More than a month after Malaysia Airlines Flight MH370 went missing, new developments in the multi-nation search for the plane have raised hopes of finding its black box yet again.
In a press conference on Wednesday, officials from the Australian Joint Agency Coordination Center announced that signals consistent with those emitted by aircraft black boxes were reacquired during searches in the south Indian Ocean by the Australian Defense Vessel (ADV) Ocean Shield during search operations late Tuesday afternoon and evening.
The signals were detected on two separate occasions, with one signal held and heard for five minutes and 32 seconds during the Tuesday-afternoon search and seven minutes during the late-night search. The new signal detections will ultimately aid search and rescue teams in narrowing the scope of their search for the black boxes and remains of Flight MH370.
“I believe we are searching in the right area, but we need to visually identify aircraft wreckage before we can confirm with certainty that this is the final resting place of MH370,” head of the Joint Agency Coordination Center, Angus Houston, said during the press conference. “For the sake of the 239 families, this is absolutely imperative.”
While the new signal detections will aid in narrowing the ocean-floor search area for the doomed Boeing 777 jet, further refinement of the information gathered will be needed to find a more precise location of the signals’ origin. Until the search window is further narrowed, search teams have held off on deploying the autonomous underwater vehicle, known as the Bluefin 21, which will eventually be used to scour and map the ocean floor.
Houston emphasized the importance of fine-tuning the search area, due to the fact that the batteries of the black boxes are likely to expire soon:
“So with the batteries likely to fade or fail very shortly, we need to get as much positional data as we can so that we can define a very small search area,” Houston said.
To put it in perspective: Search teams were previously searching a 220,000-square-kilometer (84,943-square-mile) area.
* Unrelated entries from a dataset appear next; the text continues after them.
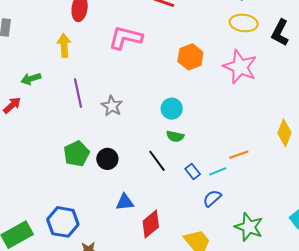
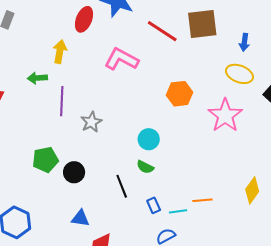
green arrow: (31, 79) -> (37, 78), moved

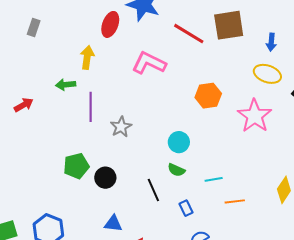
cyan line: (178, 211) -> (214, 179), moved

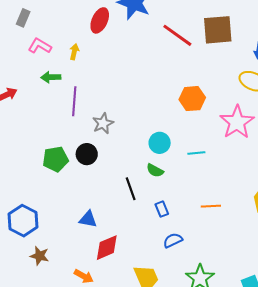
yellow arrow: (87, 57) -> (74, 52), size x0.7
pink L-shape: (149, 63) -> (40, 46), moved, size x0.7
black circle: (105, 178) -> (87, 154), moved
cyan line: (214, 179) -> (196, 153), moved

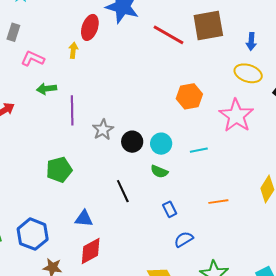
yellow arrow: (74, 52) -> (73, 50), moved
black circle: (87, 154) -> (132, 142), moved
black line: (131, 189) -> (123, 191), moved
blue triangle: (88, 219) -> (84, 218), moved
red diamond: (107, 248) -> (91, 251), moved

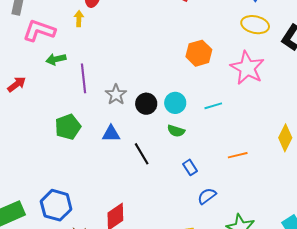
pink L-shape: (33, 59) -> (39, 31), size x1.4
green pentagon: (59, 170) -> (68, 127), moved
blue triangle: (84, 218) -> (111, 134), moved

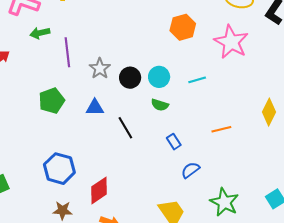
blue hexagon: (56, 205) -> (59, 169), moved

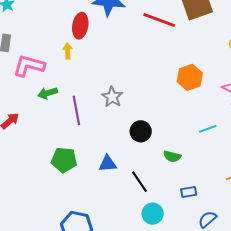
gray star: (100, 68) -> (112, 97), moved
cyan circle: (159, 77) -> (153, 214), moved
green pentagon: (52, 101) -> (64, 160), turned 30
blue rectangle: (174, 142) -> (189, 192), turned -63

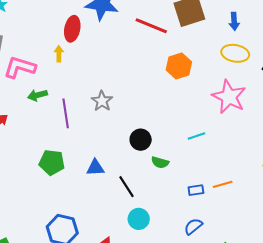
orange hexagon: (190, 77) -> (179, 66), moved
black circle: (141, 131) -> (141, 140), moved
blue rectangle: (189, 192) -> (196, 190), moved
The new search area has been further narrowed to 75,000 square kilometers (28,958 square miles).
In addition to current search refinement efforts by the Ocean Shield using the towed pinger locator currently deployed from the ship, Royal Australian Air Force P-3 Orion aircraft have also been tasked with deploying several sonar buoys, which will be used to aid in locating the origin of the acoustic pings, which were detected at the 37.5-kilohertz frequency.
Even with the additional sensors in the narrowed search area, the international team searching for Flight MH370 may potentially face other problems, such as silt covering the debris and absorbing sound emitted by the Boeing 777-200ER’s “black box” beacon.
Despite the problems the task force may encounter, the search continues for Malaysia Airlines Flight MH370, which went missing on March 8 with 227 passengers and 12 crew members on board.